Page images and extracted text

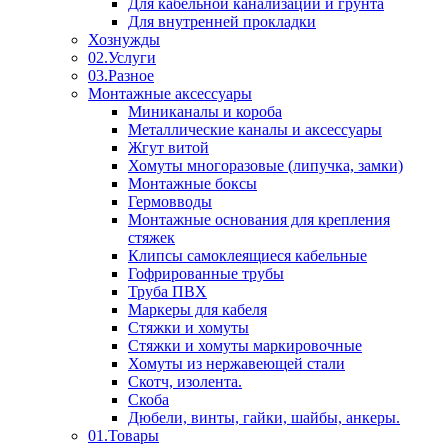
Для кабельной канализации и грунта
Для внутренней прокладки
Хознужды
02.Услуги
03.Разное
Монтажные аксессуары
Миниканалы и короба
Металлические каналы и аксессуары
Жгут витой
Хомуты многоразовые (липучка, замки)
Монтажные боксы
Гермовводы
Монтажные основания для крепления
стяжек
Клипсы самоклеящиеся кабельные
Гофрированные трубы
Труба ПВХ
Маркеры для кабеля
Стяжки и хомуты
Стяжки и хомуты маркировочные
Хомуты из нержавеющей стали
Скотч, изолента.
Скоба
Дюбели, винты, гайки, шайбы, анкеры.
01.Товары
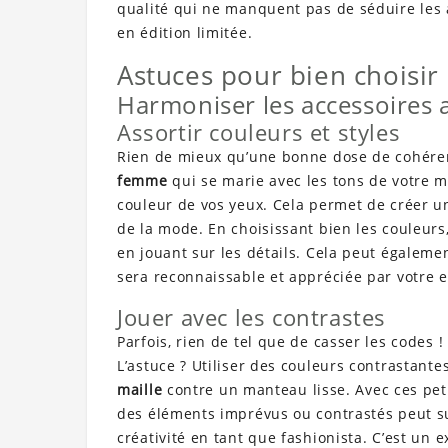
qualité qui ne manquent pas de séduire les
en édition limitée.
Astuces pour bien choisir
Harmoniser les accessoires 
Assortir couleurs et styles
Rien de mieux qu’une bonne dose de cohére
femme
qui se marie avec les tons de votre 
couleur de vos yeux. Cela permet de créer 
de la mode. En choisissant bien les couleurs, 
en jouant sur les détails. Cela peut égaleme
sera reconnaissable et appréciée par votre 
Jouer avec les contrastes
Parfois, rien de tel que de casser les codes
L’astuce ? Utiliser des couleurs contrastant
maille
contre un manteau lisse. Avec ces peti
des éléments imprévus ou contrastés peut s
créativité en tant que fashionista. C’est un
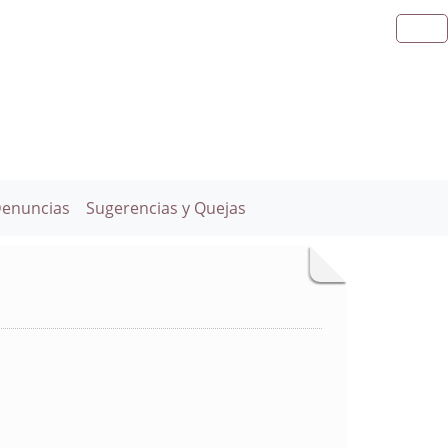
Denuncias
Sugerencias y Quejas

▶ **Exercise brief**
The required answer is the lines from the one that contains "Astuces pour bien choisir" through the last line of the records, restated word for word, with every picture dropped.

▶ **Solution to this exercise**
Astuces pour bien choisir
Harmoniser les accessoires 
Assortir couleurs et styles
Rien de mieux qu’une bonne dose de cohére
femme
qui se marie avec les tons de votre 
couleur de vos yeux. Cela permet de créer 
de la mode. En choisissant bien les couleurs, 
en jouant sur les détails. Cela peut égaleme
sera reconnaissable et appréciée par votre 
Jouer avec les contrastes
Parfois, rien de tel que de casser les codes
L’astuce ? Utiliser des couleurs contrastant
maille
contre un manteau lisse. Avec ces peti
des éléments imprévus ou contrastés peut s
créativité en tant que fashionista. C’est un
Denuncias
Sugerencias y Quejas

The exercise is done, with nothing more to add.